Extracted page text data:
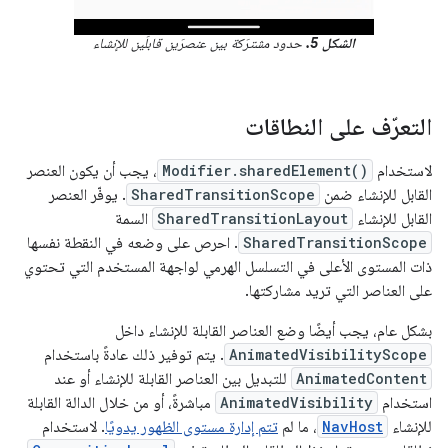
الشكل 5.
حدود مشترَكة بين عنصرَين قابلَين للإنشاء
التعرّف على النطاقات
لاستخدام
Modifier.sharedElement()
، يجب أن يكون العنصر
القابل للإنشاء ضمن
SharedTransitionScope
. يوفّر العنصر
القابل للإنشاء
SharedTransitionLayout
السمة
SharedTransitionScope
. احرص على وضعه في النقطة نفسها
ذات المستوى الأعلى في التسلسل الهرمي لواجهة المستخدم التي تحتوي
على العناصر التي تريد مشاركتها.
بشكل عام، يجب أيضًا وضع العناصر القابلة للإنشاء داخل
AnimatedVisibilityScope
. يتم توفير ذلك عادةً باستخدام
AnimatedContent
للتبديل بين العناصر القابلة للإنشاء أو عند
استخدام
AnimatedVisibility
مباشرةً، أو من خلال الدالة القابلة
للإنشاء
NavHost
، ما لم
تتم إدارة مستوى الظهور يدويًا
. لاستخدام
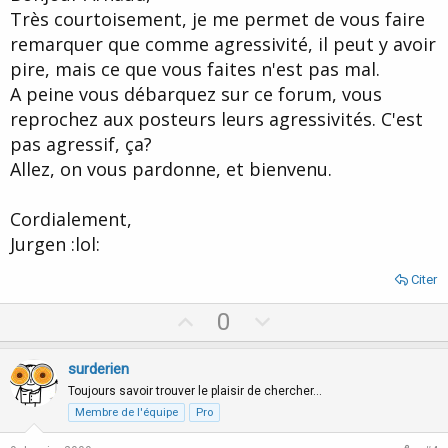
Très courtoisement, je me permet de vous faire
remarquer que comme agressivité, il peut y avoir
pire, mais ce que vous faites n'est pas mal.
A peine vous débarquez sur ce forum, vous
reprochez aux posteurs leurs agressivités. C'est
pas agressif, ça?
Allez, on vous pardonne, et bienvenu.
Cordialement,
Jurgen :lol:
Citer
U
D
0
p
o
v
w
surderien
o
n
Toujours savoir trouver le plaisir de chercher…
t
v
Membre de l'équipe
Pro
e
o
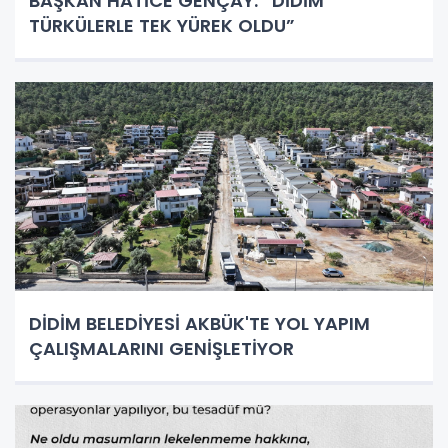
BAŞKAN HATİCE GENÇAY: “DİDİM
TÜRKÜLERLE TEK YÜREK OLDU”
DİDİM BELEDİYESİ AKBÜK'TE YOL YAPIM
ÇALIŞMALARINI GENİŞLETİYOR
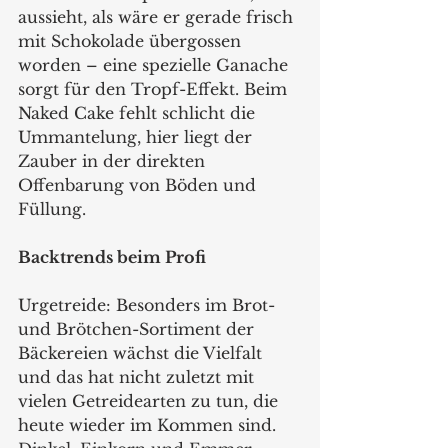
aussieht, als wäre er gerade frisch 
mit Schokolade übergossen 
worden – eine spezielle Ganache 
sorgt für den Tropf-Effekt. Beim 
Naked Cake fehlt schlicht die 
Ummantelung, hier liegt der 
Zauber in der direkten 
Offenbarung von Böden und 
Füllung.
Backtrends beim Profi 
Urgetreide: Besonders im Brot- 
und Brötchen-Sortiment der 
Bäckereien wächst die Vielfalt 
und das hat nicht zuletzt mit 
vielen Getreidearten zu tun, die 
heute wieder im Kommen sind. 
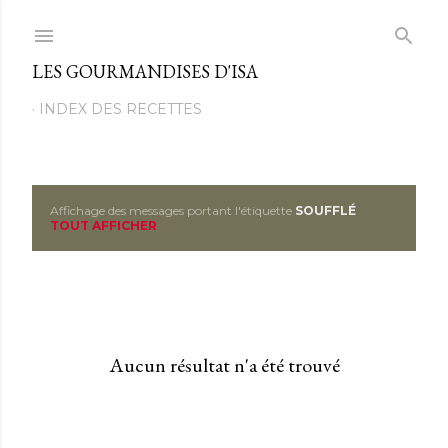
Passer au contenu principal
LES GOURMANDISES D'ISA
INDEX DES RECETTES
Affichage des messages portant l'étiquette
SOUFFLÉ
M
TOUT AFFICHER
e
s
s
Aucun résultat n'a été trouvé
a
g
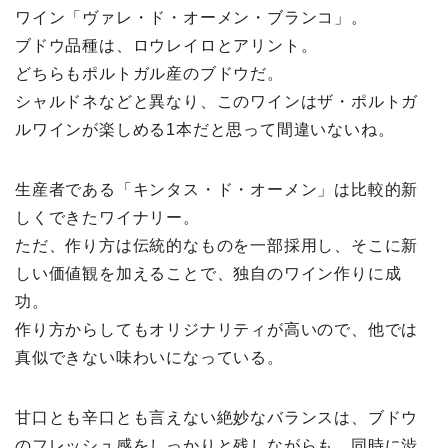
ワイン「ヴァレ・ド・オーメン・ブランコ」。
ブドウ品種は、ロウレイロとアリント。
どちらもポルトガル産のブドウだ。
シャルドネなどと異なり、このワインはザ・ポルトガ
ルワインが楽しめる1本だと思って間違いないね。
生産者である「キンタス・ド・オーメン」は比較的新
しくできたワイナリー。
ただ、作り方は伝統的なものを一部採用し、そこに新
しい価値観を加えることで、独自のワイン作りに成
功。
作り方からしてもオリジナリティが高いので、他では
真似できない味わいになっている。
甘口とも辛口とも言えない絶妙なバランスは、ブドウ
のフレッシュ感をしっかりと残しながらも、同時に渋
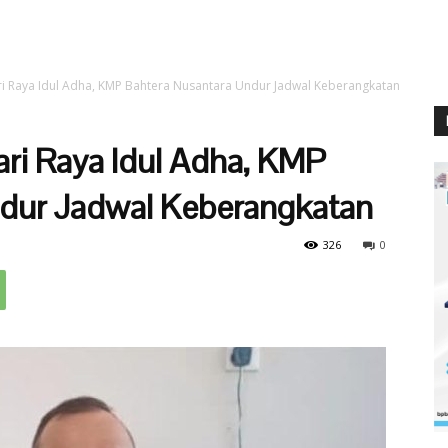
i Raya Idul Adha, KMP Bahtera Nusantara Undur Jadwal Keberangkatan
ri Raya Idul Adha, KMP
ndur Jadwal Keberangkatan
326
0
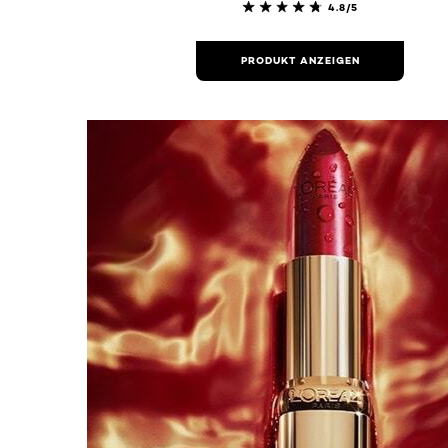
4.8/5
PRODUKT ANZEIGEN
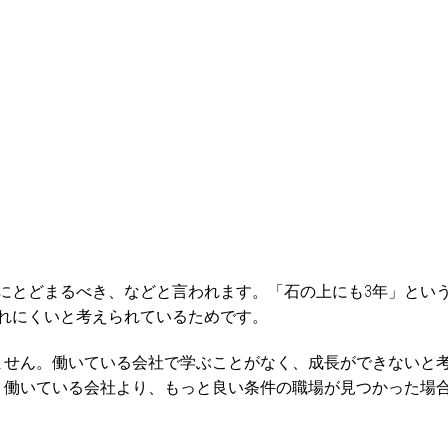
にとどまるべき、などと言われます。「石の上にも3年」とい
れにくいと考えられているためです。
ません。働いている会社で学ぶことがなく、成長ができないと
。働いている会社より、もっと良い条件の職場が見つかった場
。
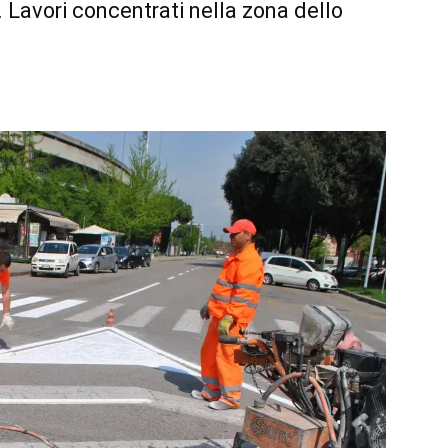
Lavori concentrati nella zona dello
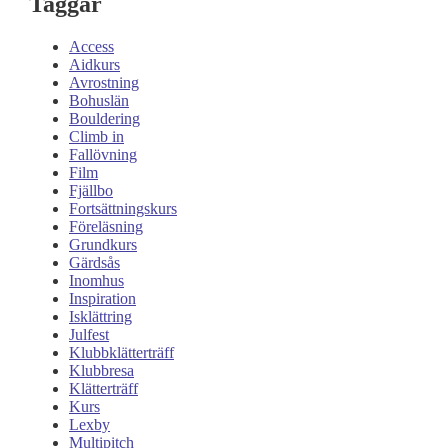
Taggar
Access
Aidkurs
Avrostning
Bohuslän
Bouldering
Climb in
Fallövning
Film
Fjällbo
Fortsättningskurs
Föreläsning
Grundkurs
Gärdsås
Inomhus
Inspiration
Isklättring
Julfest
Klubbklätterträff
Klubbresa
Klätterträff
Kurs
Lexby
Multipitch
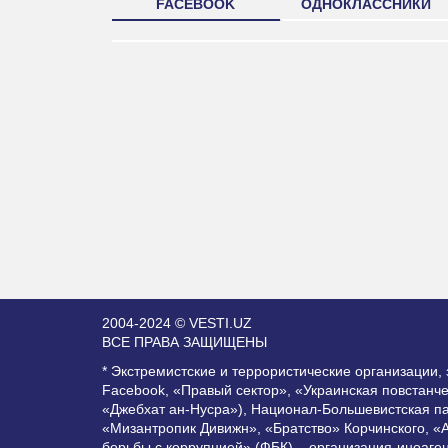
FACEBOOK
ОДНОКЛАССНИКИ
2004-2024 © VESTI.UZ
ВСЕ ПРАВА ЗАЩИЩЕНЫ
* Экстремистские и террористические организации
Facebook, «Правый сектор», «Украинская повстанч
«Джебхат ан-Нусра»), Национал-Большевистская п
«Мизантропик Дивижн», «Братство» Корчинского, «
борьбы с коррупцией» (ФБК) – организация-иноаге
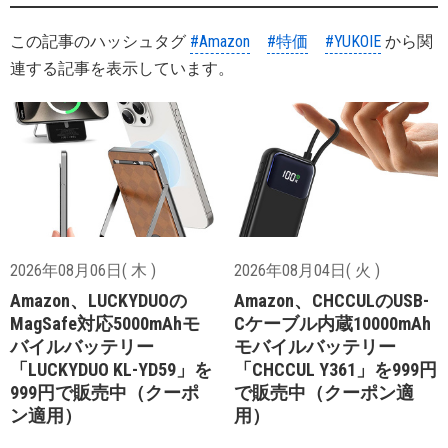
この記事のハッシュタグ
#Amazon
#特価
#YUKOIE
から関
連する記事を表示しています。
2026年08月06日( 木 )
2026年08月04日( 火 )
Amazon、LUCKYDUOの
Amazon、CHCCULのUSB-
MagSafe対応5000mAhモ
Cケーブル内蔵10000mAh
バイルバッテリー
モバイルバッテリー
「LUCKYDUO KL-YD59」を
「CHCCUL Y361」を999円
999円で販売中（クーポ
で販売中（クーポン適
ン適用）
用）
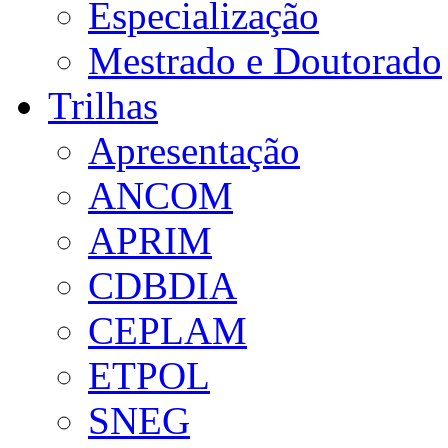
Especialização
Mestrado e Doutorado
Trilhas
Apresentação
ANCOM
APRIM
CDBDIA
CEPLAM
ETPOL
SNEG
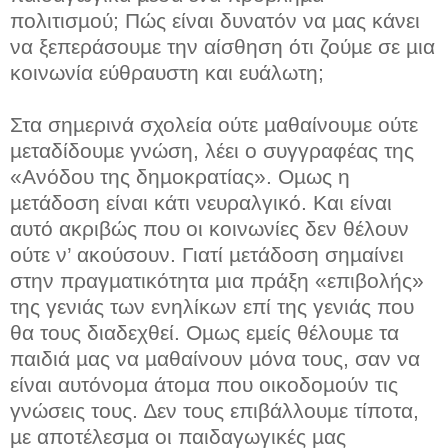
πολιτισµού; Πώς είναι δυνατόν να µας κάνει
να ξεπεράσουµε την αίσθηση ότι ζούµε σε µια
κοινωνία εύθραυστη και ευάλωτη;
Στα σηµερινά σχολεία ούτε µαθαίνουµε ούτε
µεταδίδουµε γνώση, λέει ο συγγραφέας της
«Ανόδου της δηµοκρατίας». Οµως η
µετάδοση είναι κάτι νευραλγικό. Και είναι
αυτό ακριβώς που οι κοινωνίες δεν θέλουν
ούτε ν’ ακούσουν. Γιατί µετάδοση σηµαίνει
στην πραγµατικότητα µια πράξη «επιβολής»
της γενιάς των ενηλίκων επί της γενιάς που
θα τους διαδεχθεί. Οµως εµείς θέλουµε τα
παιδιά µας να µαθαίνουν µόνα τους, σαν να
είναι αυτόνοµα άτοµα που οικοδοµούν τις
γνώσεις τους. ∆εν τους επιβάλλουµε τίποτα,
µε αποτέλεσµα οι παιδαγωγικές µας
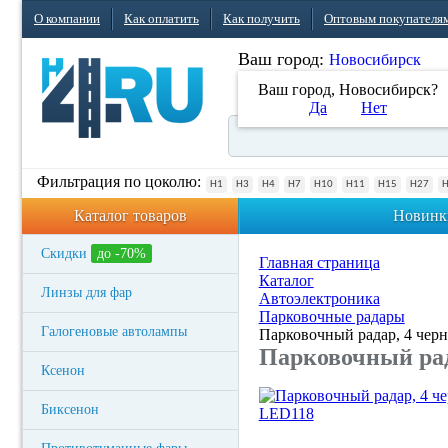
О компании
Как оплатить
Как получить
Оптовым покупателя
Ваш город:
Новосибирск
Ваш город, Новосибирск?
Да
Нет
Фильтрация по цоколю:
H1
H3
H4
H7
H10
H11
H15
H27
Каталог товаров
Новинк
Скидки
до -70%
Главная страница
Каталог
Линзы для фар
Автоэлектроника
Парковочные радары
Галогеновые автолампы
Парковочный радар, 4 чер
Парковочный рад
Ксенон
Биксенон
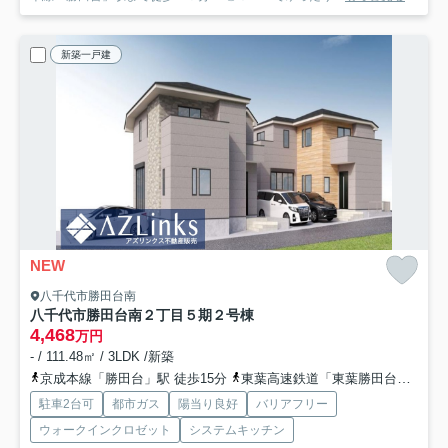
新築一戸建
NEW
八千代市勝田台南
八千代市勝田台南２丁目５期
２号棟
4,468
万円
- / 111.48㎡ / 3LDK /新築
京成本線「勝田台」駅 徒歩15分
東葉高速鉄道「東葉勝田台」駅 徒歩16分
駐車2台可
都市ガス
陽当り良好
バリアフリー
ウォークインクロゼット
システムキッチン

### What to do
Return all the records exactly. Skip the pictures.

### Response to the exercise
الشكل 5.
حدود مشترَكة بين عنصرَين قابلَين للإنشاء
التعرّف على النطاقات
لاستخدام
Modifier.sharedElement()
، يجب أن يكون العنصر
القابل للإنشاء ضمن
SharedTransitionScope
. يوفّر العنصر
القابل للإنشاء
SharedTransitionLayout
السمة
SharedTransitionScope
. احرص على وضعه في النقطة نفسها
ذات المستوى الأعلى في التسلسل الهرمي لواجهة المستخدم التي تحتوي
على العناصر التي تريد مشاركتها.
بشكل عام، يجب أيضًا وضع العناصر القابلة للإنشاء داخل
AnimatedVisibilityScope
. يتم توفير ذلك عادةً باستخدام
AnimatedContent
للتبديل بين العناصر القابلة للإنشاء أو عند
استخدام
AnimatedVisibility
مباشرةً، أو من خلال الدالة القابلة
للإنشاء
NavHost
، ما لم
تتم إدارة مستوى الظهور يدويًا
. لاستخدام
Très courtoisement, je me permet de vous faire
remarquer que comme agressivité, il peut y avoir
pire, mais ce que vous faites n'est pas mal.
A peine vous débarquez sur ce forum, vous
reprochez aux posteurs leurs agressivités. C'est
pas agressif, ça?
Allez, on vous pardonne, et bienvenu.
Cordialement,
Jurgen :lol:
Citer
U
D
0
p
o
v
w
surderien
o
n
Toujours savoir trouver le plaisir de chercher…
t
v
Membre de l'équipe
Pro
e
o
BAŞKAN HATİCE GENÇAY: “DİDİM
TÜRKÜLERLE TEK YÜREK OLDU”
DİDİM BELEDİYESİ AKBÜK'TE YOL YAPIM
ÇALIŞMALARINI GENİŞLETİYOR
aussieht, als wäre er gerade frisch 
mit Schokolade übergossen 
worden – eine spezielle Ganache 
sorgt für den Tropf-Effekt. Beim 
Naked Cake fehlt schlicht die 
Ummantelung, hier liegt der 
Zauber in der direkten 
Offenbarung von Böden und 
Füllung.
Backtrends beim Profi 
Urgetreide: Besonders im Brot- 
und Brötchen-Sortiment der 
Bäckereien wächst die Vielfalt 
und das hat nicht zuletzt mit 
vielen Getreidearten zu tun, die 
heute wieder im Kommen sind. 
Passer au contenu principal
LES GOURMANDISES D'ISA
INDEX DES RECETTES
Affichage des messages portant l'étiquette
SOUFFLÉ
M
TOUT AFFICHER
e
s
s
Aucun résultat n'a été trouvé
a
g
ワイン「ヴァレ・ド・オーメン・ブランコ」。
ブドウ品種は、ロウレイロとアリント。
どちらもポルトガル産のブドウだ。
シャルドネなどと異なり、このワインはザ・ポルトガ
ルワインが楽しめる1本だと思って間違いないね。
生産者である「キンタス・ド・オーメン」は比較的新
しくできたワイナリー。
ただ、作り方は伝統的なものを一部採用し、そこに新
しい価値観を加えることで、独自のワイン作りに成
功。
作り方からしてもオリジナリティが高いので、他では
真似できない味わいになっている。
甘口とも辛口とも言えない絶妙なバランスは、ブドウ
のフレッシュ感をしっかりと残しながらも、同時に渋
i Raya Idul Adha, KMP Bahtera Nusantara Undur Jadwal Keberangkatan
ri Raya Idul Adha, KMP
ndur Jadwal Keberangkatan
326
0
4.8/5
PRODUKT ANZEIGEN
にとどまるべき、などと言われます。「石の上にも3年」とい
れにくいと考えられているためです。
ません。働いている会社で学ぶことがなく、成長ができないと
。働いている会社より、もっと良い条件の職場が見つかった場
。
Lavori concentrati nella zona dello
Taggar
Access
Aidkurs
Avrostning
Bohuslän
Bouldering
Climb in
Fallövning
Film
Fjällbo
Fortsättningskurs
Föreläsning
Grundkurs
Gärdsås
Inomhus
Inspiration
Isklättring
Julfest
Klubbklätterträff
Klubbresa
Klätterträff
Kurs
Lexby
Multipitch
FACEBOOK
ОДНОКЛАССНИКИ
2004-2024 © VESTI.UZ
ВСЕ ПРАВА ЗАЩИЩЕНЫ
* Экстремистские и террористические организации
Facebook, «Правый сектор», «Украинская повстанч
«Джебхат ан-Нусра»), Национал-Большевистская п
«Мизантропик Дивижн», «Братство» Корчинского, «
борьбы с коррупцией» (ФБК) – организация-иноаге
この記事のハッシュタグ
#Amazon
#特価
#YUKOIE
から関
連する記事を表示しています。
2026年08月06日( 木 )
2026年08月04日( 火 )
Amazon、LUCKYDUOの
Amazon、CHCCULのUSB-
MagSafe対応5000mAhモ
Cケーブル内蔵10000mAh
バイルバッテリー
モバイルバッテリー
「LUCKYDUO KL-YD59」を
「CHCCUL Y361」を999円
999円で販売中（クーポ
で販売中（クーポン適
ン適用）
用）
Especialização
Mestrado e Doutorado
Trilhas
Apresentação
ANCOM
APRIM
CDBDIA
CEPLAM
ETPOL
SNEG
πολιτισµού; Πώς είναι δυνατόν να µας κάνει
να ξεπεράσουµε την αίσθηση ότι ζούµε σε µια
κοινωνία εύθραυστη και ευάλωτη;
Στα σηµερινά σχολεία ούτε µαθαίνουµε ούτε
µεταδίδουµε γνώση, λέει ο συγγραφέας της
«Ανόδου της δηµοκρατίας». Οµως η
µετάδοση είναι κάτι νευραλγικό. Και είναι
αυτό ακριβώς που οι κοινωνίες δεν θέλουν
ούτε ν’ ακούσουν. Γιατί µετάδοση σηµαίνει
στην πραγµατικότητα µια πράξη «επιβολής»
της γενιάς των ενηλίκων επί της γενιάς που
θα τους διαδεχθεί. Οµως εµείς θέλουµε τα
παιδιά µας να µαθαίνουν µόνα τους, σαν να
είναι αυτόνοµα άτοµα που οικοδοµούν τις
γνώσεις τους. ∆εν τους επιβάλλουµε τίποτα,
µε αποτέλεσµα οι παιδαγωγικές µας
О компании
Как оплатить
Как получить
Оптовым покупателя
Ваш город:
Новосибирск
Ваш город, Новосибирск?
Да
Нет
Фильтрация по цоколю:
H1
H3
H4
H7
H10
H11
H15
H27
Каталог товаров
Новинк
Скидки
до -70%
Главная страница
Каталог
Линзы для фар
Автоэлектроника
Парковочные радары
Галогеновые автолампы
Парковочный радар, 4 чер
Парковочный рад
Ксенон
Биксенон
新築一戸建
NEW
八千代市勝田台南
八千代市勝田台南２丁目５期
２号棟
4,468
万円
- / 111.48㎡ / 3LDK /新築
京成本線「勝田台」駅 徒歩15分
東葉高速鉄道「東葉勝田台」駅 徒歩16分
駐車2台可
都市ガス
陽当り良好
バリアフリー
ウォークインクロゼット
システムキッチン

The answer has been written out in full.